2.3. Double defining markers

A final step in making sure that the import into LEXUS will cause problems is to be aware of the possibility of double-defining markers. As in Toolbox markers are defined under other markers, it happens often that certain data categories seem to appear consistently in more than one place in the data file. Most often this is the case for part of speech, ps. In the MDF file, it is defined under subentry. However, except for appearing under the subentry marker, it will also be found throughout your lexicon also under lexeme. The structure is actually in each case the same: part of speech appears under subentry which is under lexeme. In those cases, where it is found under lexeme in the data file, the subentry marker (which is in the structure between lexeme and part of speech) is simply not expressed explicitly. For Toolbox, as we already know, this is not a problem.

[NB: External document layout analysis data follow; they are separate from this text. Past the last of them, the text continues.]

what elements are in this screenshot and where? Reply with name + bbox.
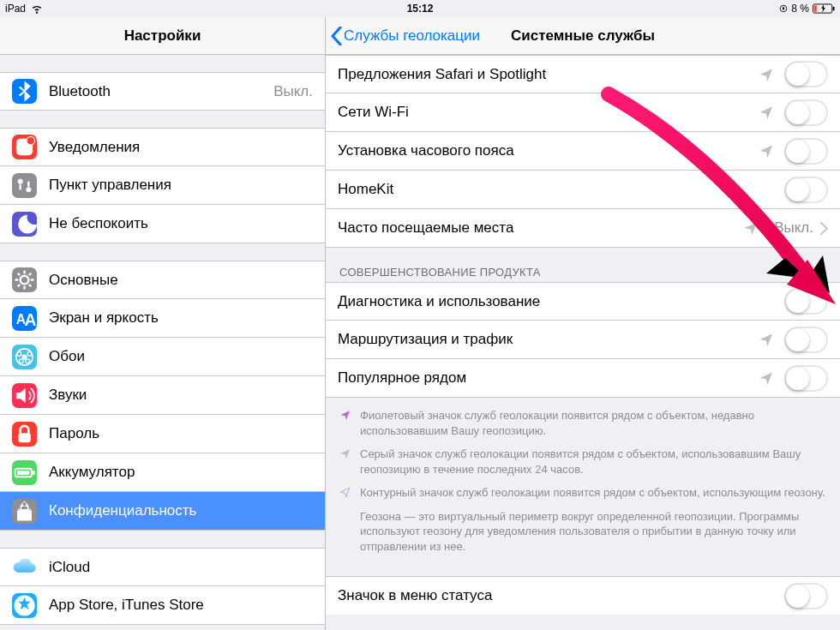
row-label: Сети Wi-Fi xyxy=(338,104,759,121)
toggle-switch[interactable] xyxy=(784,288,828,315)
svg-point-14 xyxy=(27,351,32,356)
toggle-switch[interactable] xyxy=(784,327,828,353)
sidebar-item-label: Уведомления xyxy=(49,139,313,156)
svg-text:A: A xyxy=(25,310,37,328)
row-label: Диагностика и использование xyxy=(338,293,784,310)
sidebar-item-label: Аккумулятор xyxy=(49,464,313,481)
settings-row: Значок в меню статуса xyxy=(326,576,840,615)
sidebar-item-wallpaper[interactable]: Обои xyxy=(0,338,325,376)
wallpaper-icon xyxy=(12,345,37,369)
sidebar-item-label: Bluetooth xyxy=(49,83,268,100)
sidebar-item-label: App Store, iTunes Store xyxy=(49,597,313,614)
status-bar: iPad 15:12 8 % xyxy=(0,0,840,17)
toggle-switch[interactable] xyxy=(784,177,828,203)
svg-point-12 xyxy=(21,354,27,359)
row-label: Часто посещаемые места xyxy=(338,219,743,237)
sidebar-item-label: Экран и яркость xyxy=(49,309,313,327)
sidebar-item-control-center[interactable]: Пункт управления xyxy=(0,166,325,205)
orientation-lock-icon xyxy=(779,4,788,13)
sidebar-item-battery[interactable]: Аккумулятор xyxy=(0,453,325,492)
passcode-icon xyxy=(12,422,37,447)
notifications-icon xyxy=(12,135,37,159)
back-label: Службы геолокации xyxy=(344,27,480,45)
battery-icon xyxy=(813,3,835,14)
svg-rect-19 xyxy=(33,471,34,475)
footnote-text: Фиолетовый значок служб геолокации появи… xyxy=(360,408,826,438)
battery-pct: 8 % xyxy=(791,3,809,15)
device-label: iPad xyxy=(5,3,26,15)
privacy-icon xyxy=(12,499,37,524)
bluetooth-icon xyxy=(12,79,37,104)
footnote-text: Контурный значок служб геолокации появит… xyxy=(360,485,825,501)
toggle-switch[interactable] xyxy=(784,99,828,126)
sidebar-item-display[interactable]: AAЭкран и яркость xyxy=(0,299,325,338)
detail-navbar: Службы геолокации Системные службы xyxy=(326,17,840,55)
svg-point-8 xyxy=(21,276,29,285)
icloud-icon xyxy=(12,555,37,579)
settings-row: Маршрутизация и трафик xyxy=(326,321,840,359)
svg-point-21 xyxy=(23,502,27,506)
settings-sidebar: Настройки BluetoothВыкл.УведомленияПункт… xyxy=(0,17,326,630)
settings-row: Установка часового пояса xyxy=(326,132,840,171)
row-label: Маршрутизация и трафик xyxy=(338,331,759,348)
sidebar-title: Настройки xyxy=(124,27,201,45)
svg-point-13 xyxy=(17,351,21,356)
sidebar-item-label: Звуки xyxy=(49,387,313,404)
detail-title: Системные службы xyxy=(511,27,655,45)
row-label: Популярное рядом xyxy=(338,369,759,387)
sidebar-item-bluetooth[interactable]: BluetoothВыкл. xyxy=(0,72,325,111)
svg-rect-17 xyxy=(18,433,31,442)
svg-rect-3 xyxy=(814,5,817,11)
svg-point-7 xyxy=(26,187,31,192)
sidebar-item-label: Пункт управления xyxy=(49,177,313,194)
svg-point-16 xyxy=(26,358,30,363)
chevron-left-icon xyxy=(331,27,342,45)
svg-rect-2 xyxy=(833,7,835,11)
row-label: Установка часового пояса xyxy=(338,142,759,159)
toggle-switch[interactable] xyxy=(784,138,828,165)
chevron-right-icon xyxy=(820,222,828,235)
sidebar-item-appstore[interactable]: App Store, iTunes Store xyxy=(0,586,325,625)
sidebar-item-sounds[interactable]: Звуки xyxy=(0,376,325,415)
battery-icon xyxy=(12,460,37,485)
section-header: СОВЕРШЕНСТВОВАНИЕ ПРОДУКТА xyxy=(326,248,840,282)
svg-point-6 xyxy=(18,178,23,183)
location-arrow-icon xyxy=(759,105,772,119)
sidebar-navbar: Настройки xyxy=(0,17,325,55)
back-button[interactable]: Службы геолокации xyxy=(331,17,480,54)
sidebar-item-notifications[interactable]: Уведомления xyxy=(0,128,325,166)
row-label: Значок в меню статуса xyxy=(338,587,784,604)
row-value: Выкл. xyxy=(774,219,813,237)
settings-row[interactable]: Часто посещаемые местаВыкл. xyxy=(326,209,840,248)
sidebar-item-privacy[interactable]: Конфиденциальность xyxy=(0,492,325,531)
toggle-switch[interactable] xyxy=(784,583,828,609)
location-arrow-icon xyxy=(339,485,351,501)
sidebar-item-general[interactable]: Основные xyxy=(0,261,325,299)
settings-row: Сети Wi-Fi xyxy=(326,93,840,132)
settings-row: Популярное рядом xyxy=(326,359,840,398)
status-time: 15:12 xyxy=(279,3,561,15)
location-arrow-icon xyxy=(759,371,772,385)
dnd-icon xyxy=(12,212,37,237)
control-center-icon xyxy=(12,173,37,198)
settings-row: Диагностика и использование xyxy=(326,282,840,321)
sidebar-item-label: Конфиденциальность xyxy=(49,502,313,519)
appstore-icon xyxy=(12,593,37,618)
location-arrow-icon xyxy=(759,144,772,158)
display-icon: AA xyxy=(12,306,37,331)
location-arrow-icon xyxy=(759,68,772,81)
wifi-icon xyxy=(31,3,43,15)
settings-row: HomeKit xyxy=(326,171,840,209)
sidebar-item-label: Обои xyxy=(49,348,313,365)
sidebar-item-icloud[interactable]: iCloud xyxy=(0,548,325,586)
toggle-switch[interactable] xyxy=(784,365,828,392)
row-label: Предложения Safari и Spotlight xyxy=(338,66,759,83)
sidebar-item-passcode[interactable]: Пароль xyxy=(0,415,325,453)
footnote-text: Серый значок служб геолокации появится р… xyxy=(360,447,826,477)
svg-point-5 xyxy=(27,136,35,145)
location-arrow-icon xyxy=(759,333,772,346)
sidebar-item-value: Выкл. xyxy=(273,83,313,100)
toggle-switch[interactable] xyxy=(784,61,828,87)
sidebar-item-dnd[interactable]: Не беспокоить xyxy=(0,205,325,243)
settings-row: Предложения Safari и Spotlight xyxy=(326,55,840,93)
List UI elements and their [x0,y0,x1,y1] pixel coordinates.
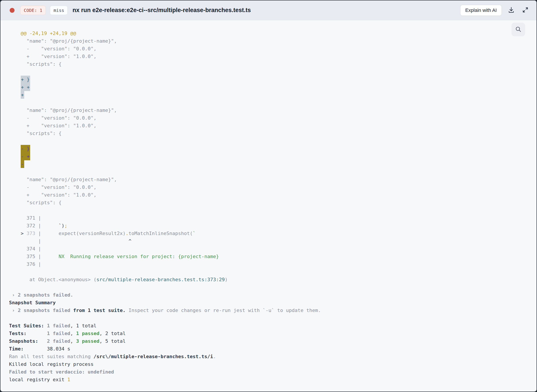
terminal-line: Tests: 1 failed, 1 passed, 2 total [9,330,528,337]
fullscreen-icon [522,7,529,14]
terminal-line: - + [9,153,528,160]
terminal-line: "name": "@proj/{project-name}", [9,176,528,183]
terminal-line: "scripts": { [9,130,528,137]
terminal-line: Ran all test suites matching /src\/multi… [9,353,528,360]
terminal-line: - "version": "0.0.0", [9,114,528,122]
terminal-line: 375 | NX Running release version for pro… [9,253,528,260]
terminal-line: at Object.<anonymous> (src/multiple-rele… [9,276,528,283]
terminal-line: @@ -24,19 +24,19 @@ [9,29,528,37]
terminal-line: "name": "@proj/{project-name}", [9,106,528,114]
explain-with-ai-button[interactable]: Explain with AI [460,5,502,16]
terminal-line: + "version": "1.0.0", [9,191,528,199]
terminal-line: › 2 snapshots failed. [9,291,528,299]
task-title: nx run e2e-release:e2e-ci--src/multiple-… [72,7,251,14]
terminal-line: local registry exit 1 [9,376,528,383]
download-icon [508,7,514,14]
terminal-line: Snapshot Summary [9,299,528,307]
terminal-line: › 2 snapshots failed from 1 test suite. … [9,307,528,314]
cache-miss-badge: miss [50,6,67,15]
terminal-line: | ^ [9,237,528,245]
terminal-line: "scripts": { [9,199,528,206]
search-button[interactable] [512,23,525,36]
terminal-line [9,68,528,76]
terminal-line [9,314,528,322]
terminal-line [9,206,528,214]
exit-code-badge: CODE: 1 [20,6,46,15]
terminal-line: Failed to start verdaccio: undefined [9,368,528,376]
terminal-line: "name": "@proj/{project-name}", [9,37,528,45]
terminal-line: + "version": "1.0.0", [9,52,528,60]
fullscreen-button[interactable] [521,5,530,15]
terminal-line: - "version": "0.0.0", [9,183,528,191]
terminal-line: Snapshots: 2 failed, 3 passed, 5 total [9,337,528,345]
terminal-line: + + [9,83,528,91]
terminal-line: + "version": "1.0.0", [9,122,528,130]
terminal-line [9,168,528,176]
task-output-window: CODE: 1 miss nx run e2e-release:e2e-ci--… [0,0,537,392]
search-icon [515,26,522,33]
download-button[interactable] [507,5,516,15]
terminal-line: + } [9,76,528,83]
terminal-line [9,99,528,106]
terminal-line: "scripts": { [9,60,528,68]
red-status-dot [10,8,14,13]
terminal-line [9,268,528,276]
header: CODE: 1 miss nx run e2e-release:e2e-ci--… [0,0,537,20]
terminal-line: > 373 | expect(versionResult2x).toMatchI… [9,229,528,237]
terminal-line: - } [9,145,528,153]
terminal-line: Killed local registry process [9,360,528,368]
terminal-line: + [9,91,528,99]
terminal-line: Test Suites: 1 failed, 1 total [9,322,528,330]
terminal-lines: @@ -24,19 +24,19 @@ "name": "@proj/{proj… [9,29,528,383]
terminal-line: 371 | [9,214,528,222]
terminal-line [9,137,528,145]
terminal-line [9,283,528,291]
terminal-line: 376 | [9,260,528,268]
terminal-line: - "version": "0.0.0", [9,45,528,52]
terminal-line: - [9,160,528,168]
terminal-output: @@ -24,19 +24,19 @@ "name": "@proj/{proj… [0,20,537,392]
terminal-line: 372 | `); [9,222,528,229]
terminal-line: Time: 38.034 s [9,345,528,353]
terminal-line: 374 | [9,245,528,253]
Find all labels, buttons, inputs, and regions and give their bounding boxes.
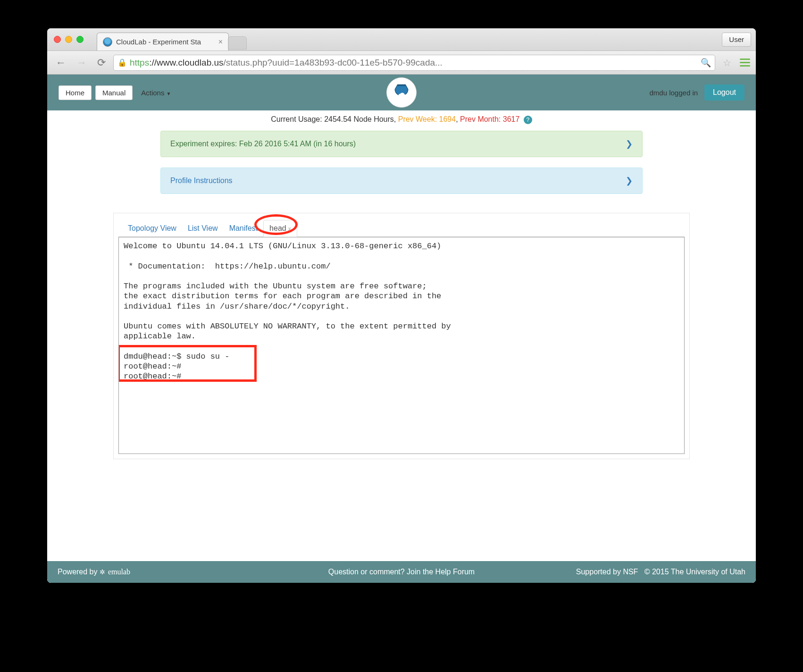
search-icon[interactable]: 🔍 bbox=[701, 58, 711, 68]
tab-topology-view[interactable]: Topology View bbox=[122, 220, 182, 236]
page-content: Home Manual Actions▼ dmdu logged in Logo… bbox=[47, 75, 756, 583]
user-button-label: User bbox=[729, 35, 744, 43]
tab-title: CloudLab - Experiment Sta bbox=[116, 38, 214, 46]
expires-panel[interactable]: Experiment expires: Feb 26 2016 5:41 AM … bbox=[160, 131, 643, 157]
tab-head[interactable]: headx bbox=[263, 220, 297, 237]
bookmark-icon[interactable]: ☆ bbox=[723, 57, 731, 68]
caret-down-icon: ▼ bbox=[166, 91, 171, 96]
titlebar: CloudLab - Experiment Sta × User bbox=[47, 28, 756, 51]
logout-button[interactable]: Logout bbox=[704, 84, 744, 101]
new-tab-button[interactable] bbox=[228, 36, 247, 50]
usage-bar: Current Usage: 2454.54 Node Hours, Prev … bbox=[47, 110, 756, 131]
terminal-output[interactable]: Welcome to Ubuntu 14.04.1 LTS (GNU/Linux… bbox=[118, 237, 685, 454]
tab-close-icon[interactable]: × bbox=[218, 38, 223, 46]
chevron-right-icon: ❯ bbox=[626, 139, 633, 149]
gear-icon: ✲ bbox=[100, 568, 105, 576]
help-icon[interactable]: ? bbox=[524, 116, 532, 124]
tab-manifest[interactable]: Manifest bbox=[224, 220, 263, 236]
minimize-window-icon[interactable] bbox=[65, 36, 72, 43]
tab-nav: Topology View List View Manifest headx bbox=[118, 220, 685, 237]
tab-list-view[interactable]: List View bbox=[182, 220, 224, 236]
tab-favicon-icon bbox=[103, 37, 112, 47]
profile-instructions-panel[interactable]: Profile Instructions ❯ bbox=[160, 168, 643, 194]
url-bar[interactable]: 🔒 https://www.cloudlab.us/status.php?uui… bbox=[113, 55, 715, 71]
browser-toolbar: ← → ⟳ 🔒 https://www.cloudlab.us/status.p… bbox=[47, 51, 756, 75]
chevron-right-icon: ❯ bbox=[626, 176, 633, 186]
site-footer: Powered by ✲emulab Question or comment? … bbox=[47, 561, 756, 583]
manual-button[interactable]: Manual bbox=[95, 85, 133, 100]
browser-tab[interactable]: CloudLab - Experiment Sta × bbox=[97, 33, 229, 50]
footer-right: Supported by NSF © 2015 The University o… bbox=[576, 568, 745, 576]
help-forum-link[interactable]: Question or comment? Join the Help Forum bbox=[328, 568, 475, 576]
site-navbar: Home Manual Actions▼ dmdu logged in Logo… bbox=[47, 75, 756, 110]
svg-rect-0 bbox=[398, 85, 406, 86]
user-menu-button[interactable]: User bbox=[722, 33, 751, 47]
back-icon[interactable]: ← bbox=[53, 56, 69, 70]
menu-icon[interactable] bbox=[740, 59, 750, 67]
tab-close-icon[interactable]: x bbox=[288, 226, 291, 232]
home-button[interactable]: Home bbox=[59, 85, 92, 100]
forward-icon[interactable]: → bbox=[74, 56, 90, 70]
powered-by: Powered by ✲emulab bbox=[58, 568, 130, 576]
expires-text: Experiment expires: Feb 26 2016 5:41 AM … bbox=[170, 140, 356, 148]
logged-in-text: dmdu logged in bbox=[649, 89, 698, 97]
close-window-icon[interactable] bbox=[54, 36, 61, 43]
browser-window: CloudLab - Experiment Sta × User ← → ⟳ 🔒… bbox=[47, 28, 756, 583]
tab-panel: Topology View List View Manifest headx W… bbox=[113, 213, 690, 459]
actions-dropdown[interactable]: Actions▼ bbox=[141, 89, 171, 97]
maximize-window-icon[interactable] bbox=[76, 36, 84, 43]
reload-icon[interactable]: ⟳ bbox=[94, 56, 109, 70]
lock-icon: 🔒 bbox=[117, 58, 127, 67]
cloudlab-logo-icon[interactable] bbox=[386, 77, 417, 108]
profile-instructions-text: Profile Instructions bbox=[170, 176, 233, 185]
traffic-lights bbox=[47, 36, 84, 43]
url-text: https://www.cloudlab.us/status.php?uuid=… bbox=[130, 58, 698, 68]
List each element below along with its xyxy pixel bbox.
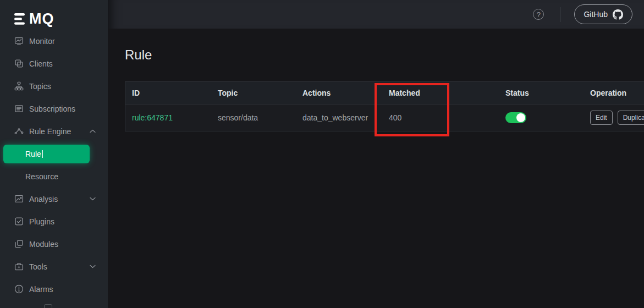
tools-icon [14, 262, 24, 271]
rule-engine-icon [14, 127, 24, 136]
github-octocat-icon [613, 9, 623, 20]
sidebar-item-label: Alarms [29, 285, 53, 294]
topics-icon [14, 81, 24, 91]
chevron-down-icon [90, 197, 96, 201]
sidebar-item-label: Resource [25, 172, 58, 181]
sidebar-item-label: Rule [25, 150, 41, 158]
table-row: rule:647871 sensor/data data_to_webserve… [125, 105, 644, 131]
emq-logo: MQ [0, 0, 108, 29]
sidebar-item-plugins[interactable]: Plugins [0, 210, 108, 233]
sidebar-item-label: Monitor [29, 37, 55, 46]
monitor-icon [14, 36, 24, 46]
sidebar-item-monitor[interactable]: Monitor [0, 30, 108, 52]
help-icon[interactable]: ? [533, 9, 544, 20]
sidebar-item-resource[interactable]: Resource [0, 165, 108, 188]
sidebar-item-alarms[interactable]: Alarms [0, 278, 108, 300]
cell-matched: 400 [382, 113, 499, 122]
sidebar-item-subscriptions[interactable]: Subscriptions [0, 97, 108, 120]
column-header-topic: Topic [211, 89, 296, 97]
sidebar-item-label: Rule Engine [29, 127, 71, 136]
text-caret [42, 150, 43, 158]
column-header-status: Status [499, 89, 584, 97]
column-header-operation: Operation [584, 89, 644, 97]
logo-text: MQ [29, 12, 54, 26]
emq-logo-bars-icon [14, 13, 27, 25]
topbar-divider [560, 7, 560, 22]
sidebar-item-label: Tools [29, 262, 47, 271]
topbar: ? GitHub [108, 0, 644, 29]
sidebar-item-rule-engine[interactable]: Rule Engine [0, 120, 108, 142]
sidebar-item-label: Plugins [29, 217, 54, 226]
analysis-icon [14, 194, 24, 204]
sidebar-nav: Monitor Clients Topics [0, 30, 108, 300]
partial-next-item-icon [44, 304, 52, 308]
rule-id-link[interactable]: rule:647871 [132, 113, 173, 122]
alarms-icon [14, 284, 24, 294]
clients-icon [14, 59, 24, 68]
sidebar-item-analysis[interactable]: Analysis [0, 188, 108, 210]
table-header-row: ID Topic Actions Matched Status Operatio… [125, 81, 644, 105]
chevron-down-icon [90, 265, 96, 268]
modules-icon [14, 239, 24, 249]
sidebar-item-label: Subscriptions [29, 105, 75, 113]
sidebar: MQ Monitor Clients [0, 0, 108, 308]
page-content: Rule ID Topic Actions Matched Status Ope… [108, 47, 644, 131]
github-button[interactable]: GitHub [574, 4, 632, 24]
main-area: ? GitHub Rule ID Topic Actions Matched S… [108, 0, 644, 308]
subscriptions-icon [14, 104, 24, 113]
status-toggle-knob [516, 113, 525, 122]
sidebar-item-topics[interactable]: Topics [0, 75, 108, 97]
sidebar-item-label: Clients [29, 59, 53, 68]
chevron-up-icon [90, 129, 96, 133]
sidebar-item-label: Modules [29, 240, 58, 249]
plugins-icon [14, 217, 24, 226]
column-header-actions: Actions [296, 89, 382, 97]
rules-table: ID Topic Actions Matched Status Operatio… [125, 81, 644, 131]
cell-topic: sensor/data [211, 113, 296, 122]
page-title: Rule [125, 47, 644, 63]
column-header-matched: Matched [382, 89, 499, 97]
sidebar-item-modules[interactable]: Modules [0, 233, 108, 255]
github-button-label: GitHub [584, 10, 608, 19]
column-header-id: ID [125, 89, 211, 97]
sidebar-item-rule[interactable]: Rule [0, 142, 108, 165]
cell-actions: data_to_webserver [296, 113, 382, 122]
edit-button[interactable]: Edit [590, 111, 613, 125]
sidebar-item-label: Analysis [29, 195, 58, 204]
sidebar-item-tools[interactable]: Tools [0, 255, 108, 278]
duplicate-button[interactable]: Duplicate [618, 111, 644, 125]
active-item-pill: Rule [3, 145, 90, 163]
sidebar-item-clients[interactable]: Clients [0, 52, 108, 75]
sidebar-item-label: Topics [29, 82, 51, 91]
status-toggle[interactable] [505, 112, 526, 123]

In this case, however, LEXUS will have to create an empty subentry group between every lexeme and part of speech. Importantly, part of speech in this place is very consistent throughout lexica and it is desirable to have it there. To solve this problem, LEXUS allows to double define markers manually by simply copying the definition of ps in the .typ file and changing in the copy of that definition the node under which it is defined from subentry to lexeme. In that way, in the structure file we have two definitions of the marker ps: one under lexeme and another under subentry. This double definition will not be recognized by Toolbox, but LEXUS will be able to cope with it. There is no limitation as to the number of double-defined elements in your .typ file but the general rule is: the fewer the better.

Double defined markers in the .typ file.

Figure 2.3. Double defined markers in the .typ file.

Often, there are more than three markers that you would like to double-define. The only solution here is to first order them in a hierarchy and to double define only the very top marker of that hierarchy. The markers that are defined under it will automatically appear under the double-defined markers, both under lexeme and subentry for instance.